I've been using Mail::Box to convert mbox archives to Maildirs as part of our IMAP migration process. Some users have messages where the body contains a line which starts with 'From ' and ends with ', year-like-number'; these messages will be misparsed and seen as two messages - one with the real headers and the body up to the line before the From and a second message containing the remainder of the body and no headers.
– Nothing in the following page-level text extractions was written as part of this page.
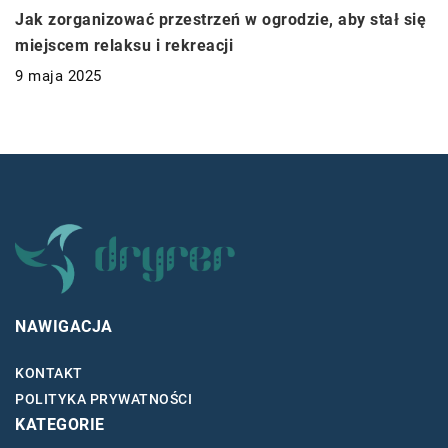
Jak zorganizować przestrzeń w ogrodzie, aby stał się
miejscem relaksu i rekreacji
9 maja 2025
NAWIGACJA
KONTAKT
POLITYKA PRYWATNOŚCI
KATEGORIE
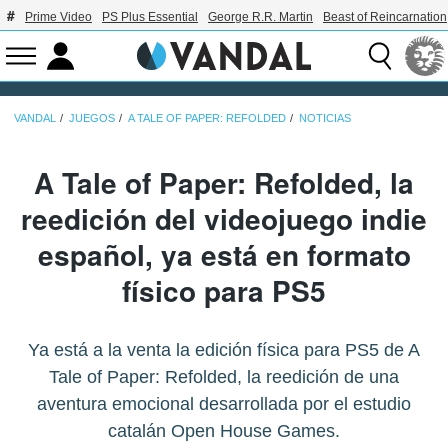
Prime Video
PS Plus Essential
George R.R. Martin
Beast of Reincarnation
VANDAL
JUEGOS
A TALE OF PAPER: REFOLDED
NOTICIAS
A Tale of Paper: Refolded, la
reedición del videojuego indie
español, ya está en formato
físico para PS5
Ya está a la venta la edición física para PS5 de A
Tale of Paper: Refolded, la reedición de una
aventura emocional desarrollada por el estudio
catalán Open House Games.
Here's an example message which will be parsed as two messages:
--------------------------------------------------------------
From announcements@example.org Thu Apr 4 05:50:22 2002
Return-Path: <announcements@example.org>
From: Announcements <announcements@example.org>
To: Someone <someone@example.edu>
Subject: some message subject
Date: Thu, 4 Apr 2002 08:48:28 -0500
From something, 2002:
--------------------------------------------------------------
If that year exceeds a reasonable range (>=3000) the message will be correctly treated as a single message:
--------------------------------------------------------------
From announcements@example.org Thu Apr 4 05:50:22 2002
Return-Path: <announcements@example.org>
From: Announcements <announcements@example.org>
To: Someone <someone@example.edu>
Subject: some message subject
Date: Thu, 4 Apr 2002 08:48:28 -0500
From something, 3002:
--------------------------------------------------------------
One defense against this might be sanity-checking against Content-Length or Lines headers - the last message which I encountered had both.